Tanzanian Ambassador Mohamed Maundi, the PRC Chairman, said the measures include short-term and long-term administrative policies, which if implemented, would make the AU more efficient and its operations much easier.
"The aspect of reforms is very crucial," Maundi told journalists. "Africa has been transforming itself. We are engaged in institutional building at the secretariat. These institutions should be able to function and deliver."
African leaders met at in Arusha, Tanzania’s northern city, to discuss an outline of measures prescribed by a high-level panel of experts on measures to bolster the working mechanisms of the AU, including its organs like permanent’s representatives body.
The suggestions contained in a document prepared after months of research on the operating mechanism of the AU institutions - the AU audit - sought to breath fresh life into several organs of the continental body, and remove doubts over its efficiency.

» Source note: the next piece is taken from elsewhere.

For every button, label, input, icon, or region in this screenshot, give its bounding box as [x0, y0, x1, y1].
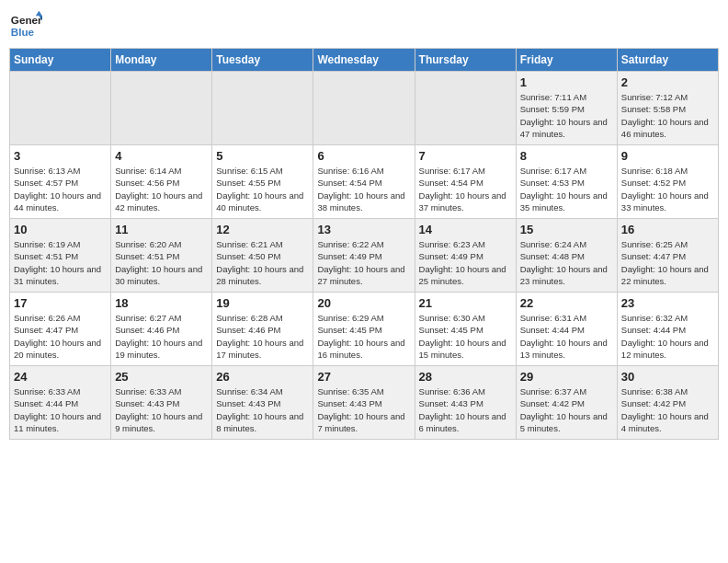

The African foreign ministers have previously met to discuss the Audit, which led to a number of wide-ranging decisions on some of the resolutions contained in the Audit report.
The PRC, holding its third straight day of discussions, following up on its five days of work from the AU seat of power in Addis Ababa, Ethiopia, examined the decisions already taken on the Audit and forwarded the more political ones to the ministers.
Maundi said the Executive Council, which constitutes the AU’s foreign ministers, met at an extra-ordinary Summit in Arusha, and made decisions on the audit report.
"The meeting accepted 19 recommendations on the Audit reported, rejected 22 recommendations and 52 of them were referred to the AU Commission for administrative reasons. This is because some of them were of administrative nature and the recommendations were on resource mobilisation," Maundi told a news conference at an Egyptian resort.
The measures aimed at strengthening the organisation had focused on the decision-making process and also explored the nature of holding its meetings. The recommendations had explored ways of making the political leadership of the Union longer, so the African leaders chairing the political wing, could serve longer.
The recommendations are among those that have been rejected and the Executive Council is expected to meet Friday to make its recommendations based on the report of the PRC, which was due to finalise its work Thursday evening.